Over the next month, I'd like to look at adding -fipa-pta and -fdevirtualize-at-ltrans to the defaults because they don't change the semantics of the code they are compiled with. I'm already testing both on my system. -fno-pta is another candidate, but I'm hesitant to make it default because I'm not completely convinced it's necessarily better than lazy binding. It makes a lot of sense on hardened systems though, with Full RELRO, etc. I'm testing it out for now. If I can get prelink working safely, then it'll be a clear win over lazy binding.

I would like to have an Ofast config, or something like it -- but I can't condone using that because it does break the C and C++ standards. A restricted version like -fno-math-errno and -fno-trapping-math is a lot safer and does get a lot of the way there. Clear Linux uses those by default, for example.

I may introduce -fno-common after this as well, with the sets of workaround contributed here already. But this one requires many workarounds in different packages and I'm going to have to spend a lot of time on it probably.

I've also been testing out -mtls-dialect=gnu2 for a while without issues. I may make that default around -fno-common as well.

Last but not least, I'm strongly considering enforcing usage of the Gold linker as it seems to resolve a number of problems that BFD has, and only overriding for BFD using specific packages.

nivedita76 commented 5 years ago

What packages work with gold but not bfd?

nivedita76 commented 5 years ago

I’m currently using bfd for everything (unless the ebuild specifically overrides it like Firefox)

nivedita76 commented 5 years ago

Re no-plt I think it makes sense to turn it on if hardened is turned on. In that case you’re anyway given up on lazy binding so there’s only upside.

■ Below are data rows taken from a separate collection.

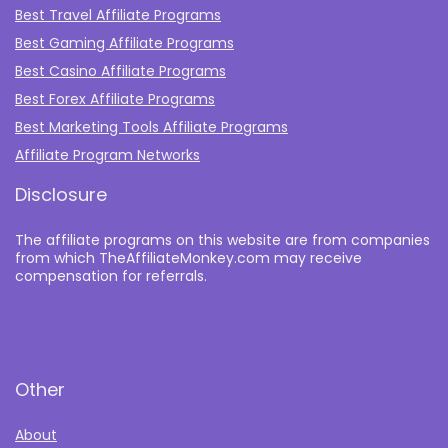
Best Travel Affiliate Programs
Best Gaming Affiliate Programs
Best Casino Affiliate Programs
Best Forex Affiliate Programs
Best Marketing Tools Affiliate Programs​
Affiliate Program Networks
Disclosure
The affiliate programs on this website are from companies
from which TheAffiliateMonkey.com may receive
compensation for referrals.
Other
About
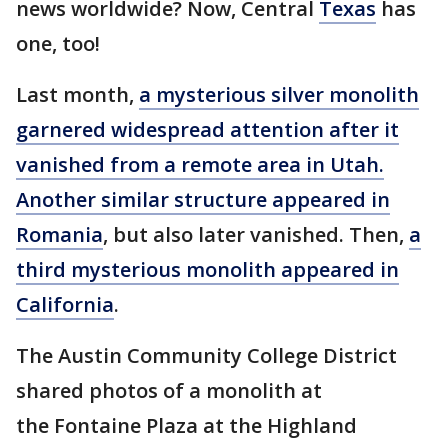
news worldwide? Now, Central
Texas
has
one, too!
Last month,
a mysterious silver monolith
garnered widespread attention after it
vanished from a remote area in Utah.
Another similar structure appeared in
Romania
, but also later vanished. Then,
a
third mysterious monolith appeared in
California
.
The Austin Community College District
shared photos of a monolith at
the Fontaine Plaza at the Highland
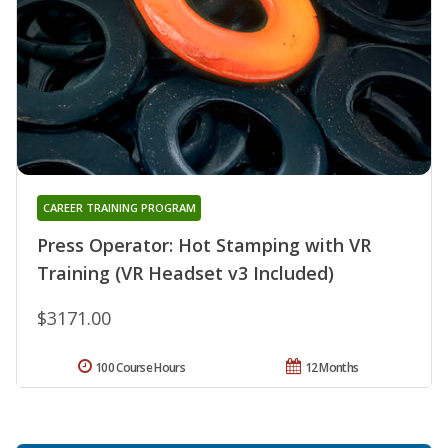
CAREER TRAINING PROGRAM
Press Operator: Hot Stamping with VR
Training (VR Headset v3 Included)
$3171.00
100 Course Hours
12 Months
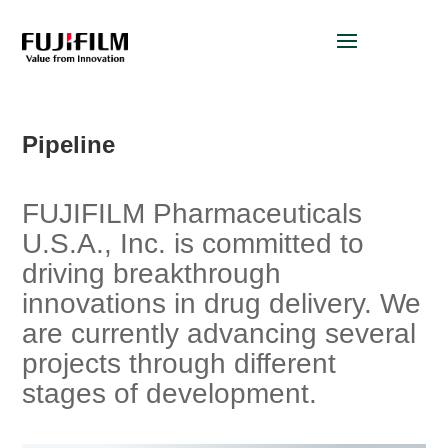
Pipeline
FUJIFILM Pharmaceuticals
U.S.A., Inc. is committed to
driving breakthrough
innovations in drug delivery. We
are currently advancing several
projects through different
stages of development.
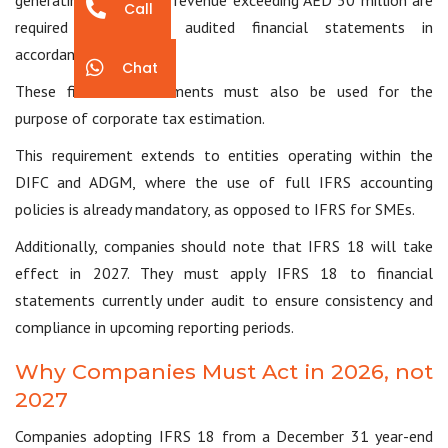
generating total gross revenue exceeding AED 50 million are
Call
required to prepare audited financial statements in
accordance with IFRS.
Chat
These financial statements must also be used for the
purpose of corporate tax estimation.
This requirement extends to entities operating within the
DIFC and ADGM, where the use of full IFRS accounting
policies is already mandatory, as opposed to IFRS for SMEs.
Additionally, companies should note that IFRS 18 will take
effect in 2027. They must apply IFRS 18 to financial
statements currently under audit to ensure consistency and
compliance in upcoming reporting periods.
Why Companies Must Act in 2026, not
2027
Companies adopting IFRS 18 from a December 31 year-end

InBetweenNames commented 5 years ago

@nivedita76 It was only a couple, here's the list:

I think it may make sense to have a "no-PLT" configuration intended for use with prelink, with the glibc exception. But opt-in, not as default.

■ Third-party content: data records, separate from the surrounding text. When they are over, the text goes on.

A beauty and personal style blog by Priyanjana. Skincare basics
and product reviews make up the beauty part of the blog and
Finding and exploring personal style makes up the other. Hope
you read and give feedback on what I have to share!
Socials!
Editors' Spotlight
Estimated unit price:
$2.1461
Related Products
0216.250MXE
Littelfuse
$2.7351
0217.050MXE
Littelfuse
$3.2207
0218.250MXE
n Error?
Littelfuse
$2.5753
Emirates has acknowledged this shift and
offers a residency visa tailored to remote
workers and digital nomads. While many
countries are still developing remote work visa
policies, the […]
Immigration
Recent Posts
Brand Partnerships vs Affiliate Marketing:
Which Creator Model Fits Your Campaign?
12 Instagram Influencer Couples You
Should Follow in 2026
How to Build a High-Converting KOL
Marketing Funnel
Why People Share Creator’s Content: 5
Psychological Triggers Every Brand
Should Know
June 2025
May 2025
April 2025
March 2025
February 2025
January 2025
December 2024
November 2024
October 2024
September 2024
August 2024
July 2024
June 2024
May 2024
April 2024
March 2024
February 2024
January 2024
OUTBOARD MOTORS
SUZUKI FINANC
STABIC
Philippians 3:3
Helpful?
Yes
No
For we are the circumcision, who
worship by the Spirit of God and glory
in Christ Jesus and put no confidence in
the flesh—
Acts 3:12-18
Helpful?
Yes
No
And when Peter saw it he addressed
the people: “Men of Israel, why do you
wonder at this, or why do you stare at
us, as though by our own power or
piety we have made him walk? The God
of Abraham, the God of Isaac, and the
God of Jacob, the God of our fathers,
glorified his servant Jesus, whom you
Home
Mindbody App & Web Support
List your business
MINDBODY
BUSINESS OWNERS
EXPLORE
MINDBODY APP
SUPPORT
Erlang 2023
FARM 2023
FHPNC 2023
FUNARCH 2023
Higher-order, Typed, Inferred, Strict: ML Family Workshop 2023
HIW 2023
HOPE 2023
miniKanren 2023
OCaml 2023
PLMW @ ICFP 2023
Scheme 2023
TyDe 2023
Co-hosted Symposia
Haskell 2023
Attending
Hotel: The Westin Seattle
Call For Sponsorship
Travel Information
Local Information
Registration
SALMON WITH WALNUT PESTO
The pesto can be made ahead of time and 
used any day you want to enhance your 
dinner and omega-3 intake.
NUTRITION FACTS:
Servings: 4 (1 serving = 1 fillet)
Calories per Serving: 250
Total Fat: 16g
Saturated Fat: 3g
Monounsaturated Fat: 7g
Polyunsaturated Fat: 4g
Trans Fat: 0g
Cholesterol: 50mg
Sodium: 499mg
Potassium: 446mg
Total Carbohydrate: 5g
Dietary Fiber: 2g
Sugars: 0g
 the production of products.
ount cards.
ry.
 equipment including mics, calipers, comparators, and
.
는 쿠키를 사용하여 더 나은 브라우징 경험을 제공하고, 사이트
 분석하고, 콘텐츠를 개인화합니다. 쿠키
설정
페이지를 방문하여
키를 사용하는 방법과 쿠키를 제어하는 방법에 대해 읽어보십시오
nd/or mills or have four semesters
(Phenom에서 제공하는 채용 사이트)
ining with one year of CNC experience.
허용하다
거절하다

elsandosgrande commented 5 years ago

While you would like to avoid any symbolic links being placed inside of the /etc/portage directory, I do believe that a compromise might be beneficial. What I have in mind is that you create a symbolic link to the most basic and well tested configuration, which contains further instructions for our more intrepid users with regards to other configurations that do not have symbolic links, amongst other instructions and explanations.